## PROBLEM REQUIREMENTS
Print the line that contains "warm photo." and every line that follows it in the data below, ending with the final line; include nothing else.

------------------------------

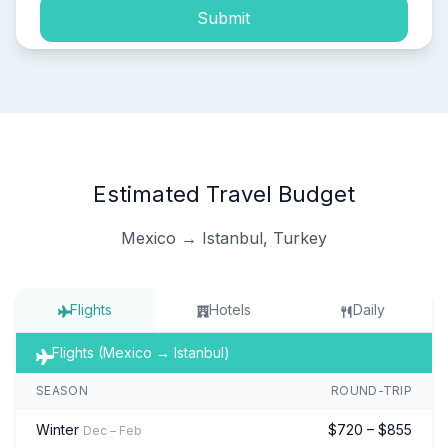
Submit
Estimated Travel Budget
Mexico → Istanbul, Turkey
Flights
Hotels
Daily
Flights (Mexico → Istanbul)
SEASON
ROUND-TRIP
Winter
$720 – $855
Dec – Feb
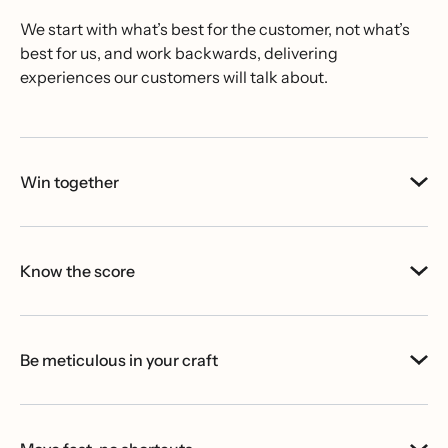
We start with what’s best for the customer, not what’s
best for us, and work backwards, delivering
experiences our customers will talk about.
Win together
Know the score
Be meticulous in your craft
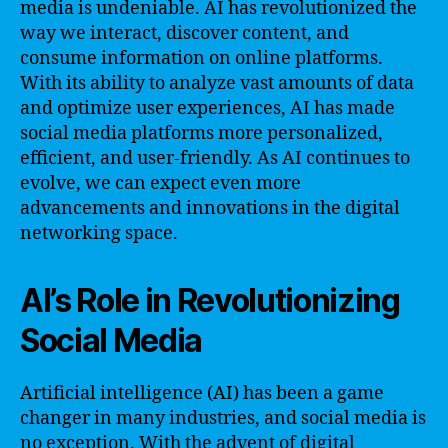
media is undeniable. AI has revolutionized the
way we interact, discover content, and
consume information on online platforms.
With its ability to analyze vast amounts of data
and optimize user experiences, AI has made
social media platforms more personalized,
efficient, and user-friendly. As AI continues to
evolve, we can expect even more
advancements and innovations in the digital
networking space.
AI’s Role in Revolutionizing
Social Media
Artificial intelligence (AI) has been a game
changer in many industries, and social media is
no exception. With the advent of digital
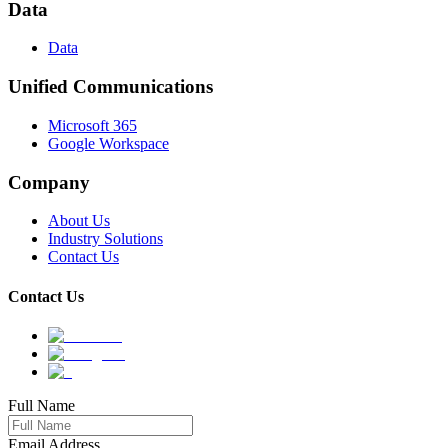
Data
Data
Unified Communications
Microsoft 365
Google Workspace
Company
About Us
Industry Solutions
Contact Us
Contact Us
Full Name
Email Address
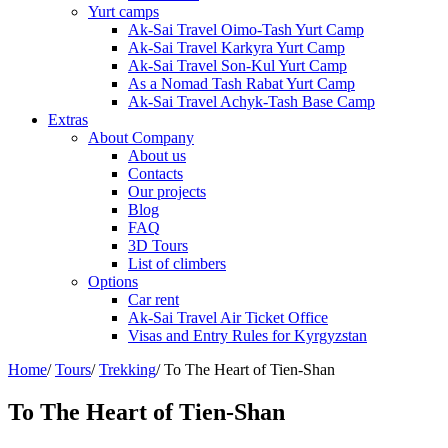
Yurt camps
Ak-Sai Travel Oimo-Tash Yurt Camp
Ak-Sai Travel Karkyra Yurt Camp
Ak-Sai Travel Son-Kul Yurt Camp
As a Nomad Tash Rabat Yurt Camp
Ak-Sai Travel Achyk-Tash Base Camp
Extras
About Company
About us
Contacts
Our projects
Blog
FAQ
3D Tours
List of climbers
Options
Car rent
Ak-Sai Travel Air Ticket Office
Visas and Entry Rules for Kyrgyzstan
Home
/
Tours
/
Trekking
/
To The Heart of Tien-Shan
To The Heart of Tien-Shan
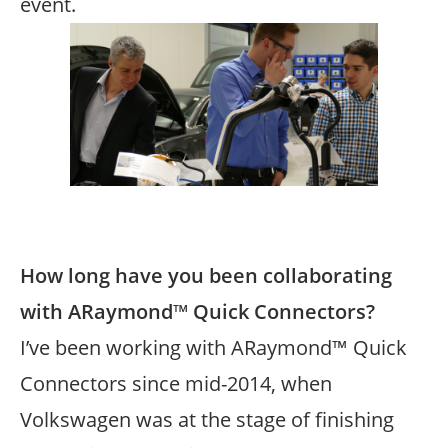
event.
Image
Text
How long have you been collaborating
with ARaymond™ Quick Connectors?
I’ve been working with ARaymond™ Quick
Connectors since mid-2014, when
Volkswagen was at the stage of finishing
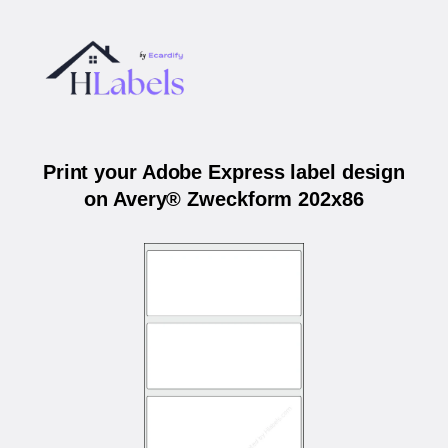
Print your Adobe Express label design
on Avery® Zweckform 202x86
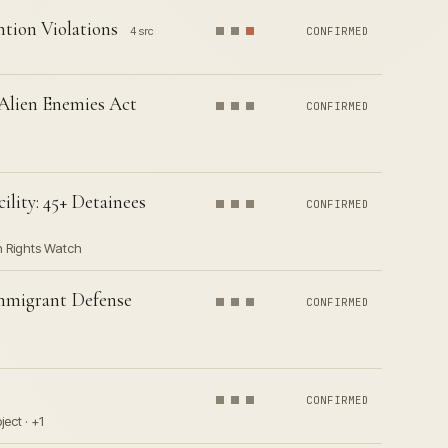
tion Violations
4 src
CONFIRMED
 Alien Enemies Act
CONFIRMED
lity: 45+ Detainees
CONFIRMED
n Rights Watch
Immigrant Defense
CONFIRMED
CONFIRMED
ect · +1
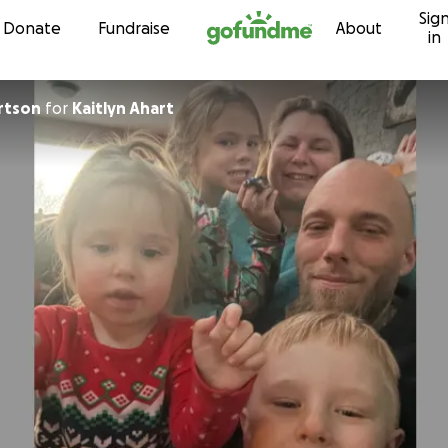
Sig
Skip to content
Donate
Fundraise
About
in
rtson
for
Kaitlyn Ahart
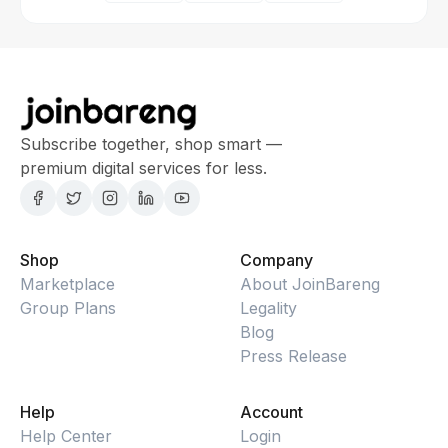
Subscribe together, shop smart —
premium digital services for less.
Shop
Company
Marketplace
About JoinBareng
Group Plans
Legality
Blog
Press Release
Help
Account
Help Center
Login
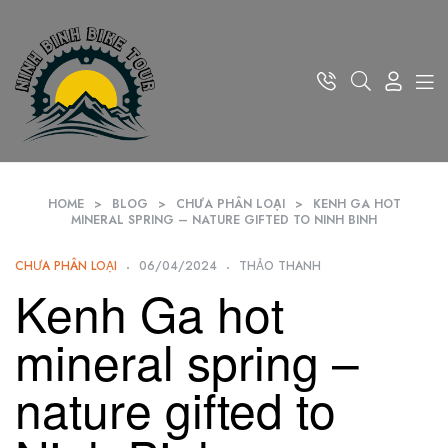
HOME
>
BLOG
>
CHƯA PHÂN LOẠI
>
KENH GA HOT
MINERAL SPRING – NATURE GIFTED TO NINH BINH
CHƯA PHÂN LOẠI
06/04/2024
THẢO THANH
Kenh Ga hot
mineral spring –
nature gifted to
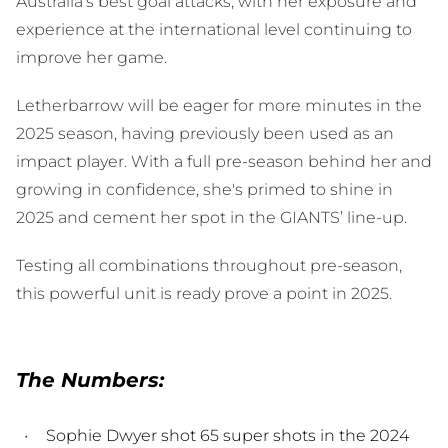
Australia’s best goal attacks, with her exposure and
experience at the international level continuing to
improve her game.
Letherbarrow will be eager for more minutes in the
2025 season, having previously been used as an
impact player. With a full pre-season behind her and
growing in confidence, she's primed to shine in
2025 and cement her spot in the GIANTS’ line-up.
Testing all combinations throughout pre-season,
this powerful unit is ready prove a point in 2025.
The Numbers:
Sophie Dwyer shot 65 super shots in the 2024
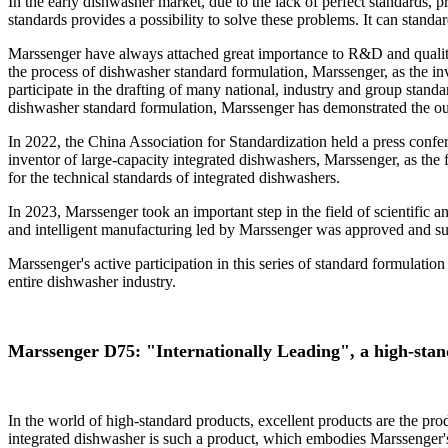
In the early dishwasher market, due to the lack of perfect standards,
standards provides a possibility to solve these problems. It can stand
Marssenger have always attached great importance to R&D and quality 
the process of dishwasher standard formulation, Marssenger, as the in
participate in the drafting of many national, industry and group stan
dishwasher standard formulation, Marssenger has demonstrated the outs
In 2022, the China Association for Standardization held a press confe
inventor of large-capacity integrated dishwashers, Marssenger, as the f
for the technical standards of integrated dishwashers.
In 2023, Marssenger took an important step in the field of scientific 
and intelligent manufacturing led by Marssenger was approved and suc
Marssenger's active participation in this series of standard formulation
entire dishwasher industry.
Marssenger D75: "Internationally Leading", a high-sta
In the world of high-standard products, excellent products are the pr
integrated dishwasher is such a product, which embodies Marssenger's u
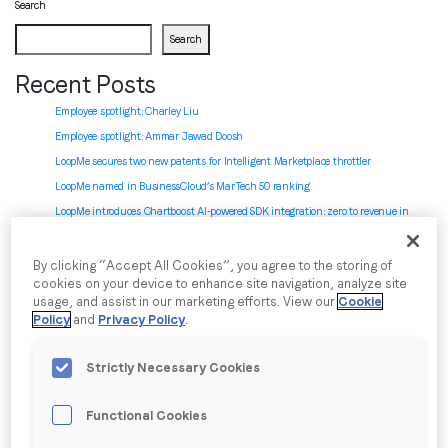
Search
Search
Job title
*
Recent Posts
Employee spotlight: Charley Liu
Company name
*
Employee spotlight:
Ammar Jawad Doosh
LoopMe secures two new patents for Intelligent Marketplace throttler
LoopMe named in BusinessCloud’s MarTech 50 ranking
Region (APAC, EMEA or North America)
*
LoopMe introduces Chartboost AI-powered SDK integration: zero to revenue in
minutes
By clicking “Accept All Cookies”, you agree to the storing of
Recent Comments
cookies on your device to enhance site navigation, analyze site
By submitting this form you are consenting to receive
usage, and assist in our marketing efforts. View our
Cookie
No comments to show.
communications from LoopMe. Please tick the box below
Policy
and
Privacy Policy
.
to confirm that you understand this.
Archives
Strictly Necessary Cookies
I agree to receive communications from LoopMe
*
July 2026
June 2026
Functional Cookies
May 2026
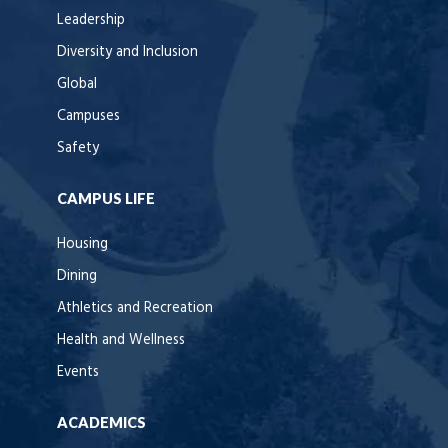
Leadership
Diversity and Inclusion
Global
Campuses
Safety
CAMPUS LIFE
Housing
Dining
Athletics and Recreation
Health and Wellness
Events
ACADEMICS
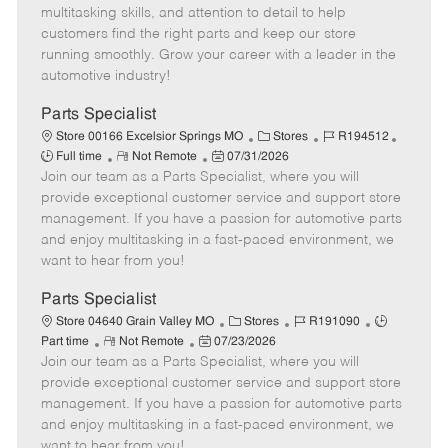
t
e
o
p
multitasking skills, and attention to detail to help
e
d
r
e
customers find the right parts and keep our store
D
y
running smoothly. Grow your career with a leader in the
a
automotive industry!
t
e
Parts Specialist
C
J
J
Store 00166 Excelsior Springs MO
Stores
R194512
R
P
a
o
o
Full time
Not Remote
07/31/2026
Join our team as a Parts Specialist, where you will
e
o
t
b
b
m
s
e
I
T
provide exceptional customer service and support store
o
t
g
d
y
management. If you have a passion for automotive parts
t
e
o
p
and enjoy multitasking in a fast-paced environment, we
e
d
r
e
want to hear from you!
D
y
a
Parts Specialist
t
C
J
J
Store 04640 Grain Valley MO
Stores
R191090
e
R
P
a
o
o
Part time
Not Remote
07/23/2026
Join our team as a Parts Specialist, where you will
e
o
t
b
b
m
s
e
I
T
provide exceptional customer service and support store
o
t
g
d
y
management. If you have a passion for automotive parts
t
e
o
p
and enjoy multitasking in a fast-paced environment, we
e
d
r
e
want to hear from you!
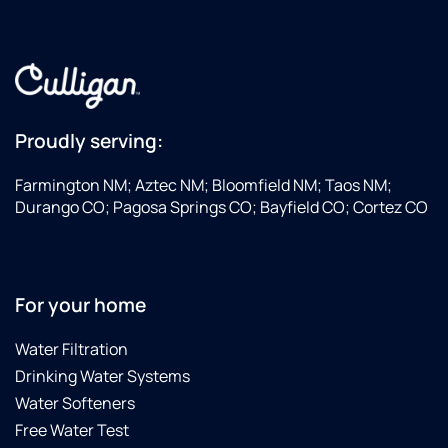
Proudly serving:
Farmington NM; Aztec NM; Bloomfield NM; Taos NM;
Durango CO; Pagosa Springs CO; Bayfield CO; Cortez CO
For your home
Water Filtration
Drinking Water Systems
Water Softeners
Free Water Test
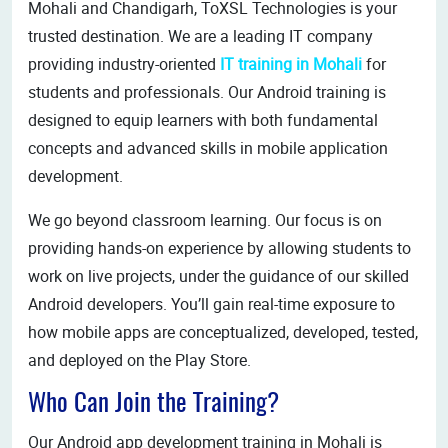
Mohali and Chandigarh, ToXSL Technologies is your
trusted destination. We are a leading IT company
providing industry-oriented
IT training in Mohali
for
students and professionals. Our Android training is
designed to equip learners with both fundamental
concepts and advanced skills in mobile application
development.
We go beyond classroom learning. Our focus is on
providing hands-on experience by allowing students to
work on live projects, under the guidance of our skilled
Android developers. You’ll gain real-time exposure to
how mobile apps are conceptualized, developed, tested,
and deployed on the Play Store.
Who Can Join the Training?
Our Android app development training in Mohali is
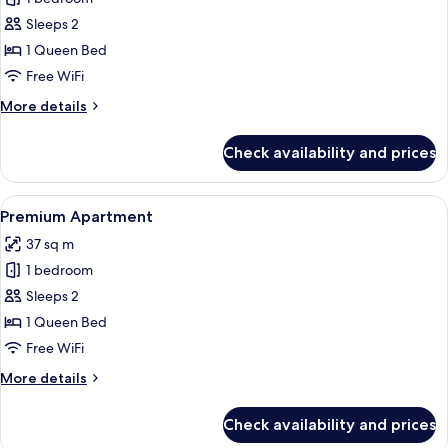
for
Superior
Sleeps 2
Studio
1 Queen Bed
Free WiFi
More
More details
details
for
Check availability and prices
Superior
Studio
View
A modern kitchen with dark cabinetry,
6
Premium Apartment
all
37 sq m
photos
1 bedroom
for
Premium
Sleeps 2
Apartment
1 Queen Bed
Free WiFi
More
More details
details
for
Check availability and prices
Premium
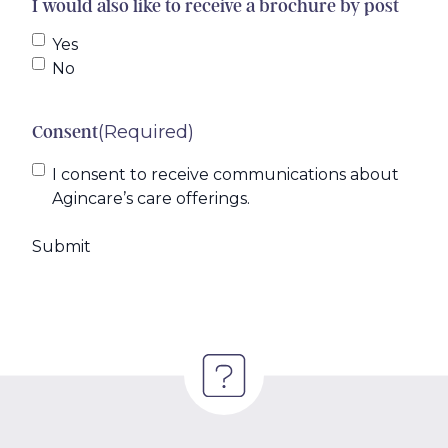
I would also like to receive a brochure by post
Yes
No
(Required)
Consent
I consent to receive communications about
Agincare’s care offerings.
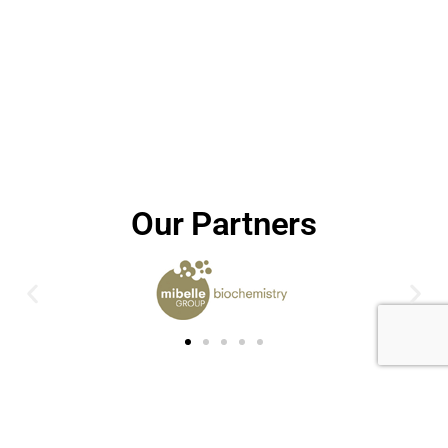
Our Partners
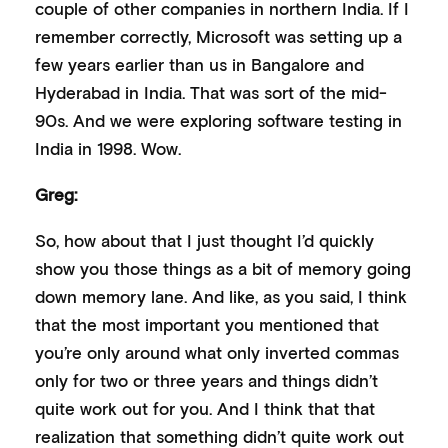
couple of other companies in northern India. If I
remember correctly, Microsoft was setting up a
few years earlier than us in Bangalore and
Hyderabad in India. That was sort of the mid-
90s. And we were exploring software testing in
India in 1998. Wow.
Greg:
So, how about that I just thought I’d quickly
show you those things as a bit of memory going
down memory lane. And like, as you said, I think
that the most important you mentioned that
you’re only around what only inverted commas
only for two or three years and things didn’t
quite work out for you. And I think that that
realization that something didn’t quite work out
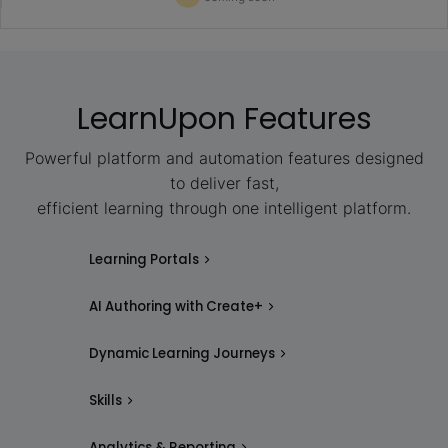
LearnUpon Features
Powerful platform and automation features designed
to deliver fast,
efficient learning through one intelligent platform.
Learning Portals
AI Authoring with Create+
Dynamic Learning Journeys
Skills
Analytics & Reporting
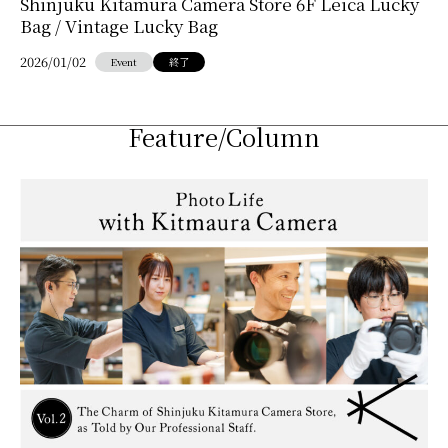
Shinjuku Kitamura Camera Store 6F Leica Lucky
Bag / Vintage Lucky Bag
2026/01/02
Event
終了
Feature/Column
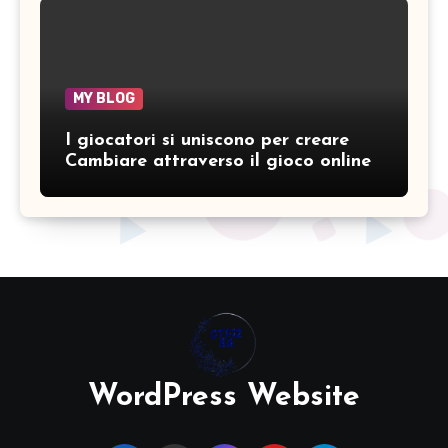
MY BLOG
I giocatori si uniscono per creare
Cambiare attraverso il gioco online
WordPress Website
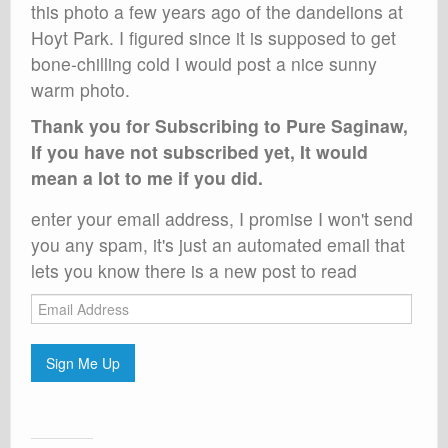
this photo a few years ago of the dandelions at
Hoyt Park. I figured since it is supposed to get
bone-chilling cold I would post a nice sunny
warm photo.
Thank you for Subscribing to Pure Saginaw,
If you have not subscribed yet, It would
mean a lot to me if you did.
enter your email address, I promise I won't send
you any spam, it's just an automated email that
lets you know there is a new post to read
Email
Address
Sign Me Up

------------------------------

## EXERCISE ANSWER
warm photo.
Thank you for Subscribing to Pure Saginaw,
If you have not subscribed yet, It would
mean a lot to me if you did.
enter your email address, I promise I won't send
you any spam, it's just an automated email that
lets you know there is a new post to read
Email
Address
Sign Me Up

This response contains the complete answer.